[Description of the task]
Report only how many lines of the entries below contain the string "Asia".

[Source information]
⁂

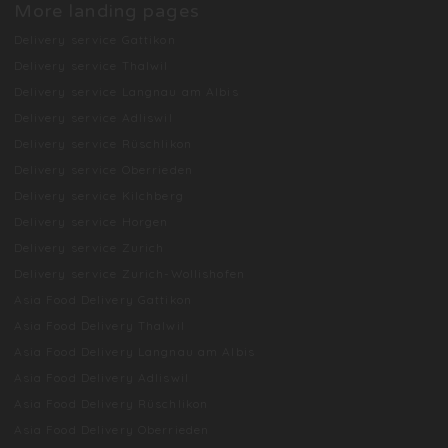
More landing pages
Delivery service Gattikon
Delivery service Thalwil
Delivery service Langnau am Albis
Delivery service Adliswil
Delivery service Rüschlikon
Delivery service Oberrieden
Delivery service Kilchberg
Delivery service Horgen
Delivery service Zurich
Delivery service Zurich-Wollishofen
Asia Food Delivery Gattikon
Asia Food Delivery Thalwil
Asia Food Delivery Langnau am Albis
Asia Food Delivery Adliswil
Asia Food Delivery Rüschlikon
Asia Food Delivery Oberrieden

⁂

[Problem solution]
6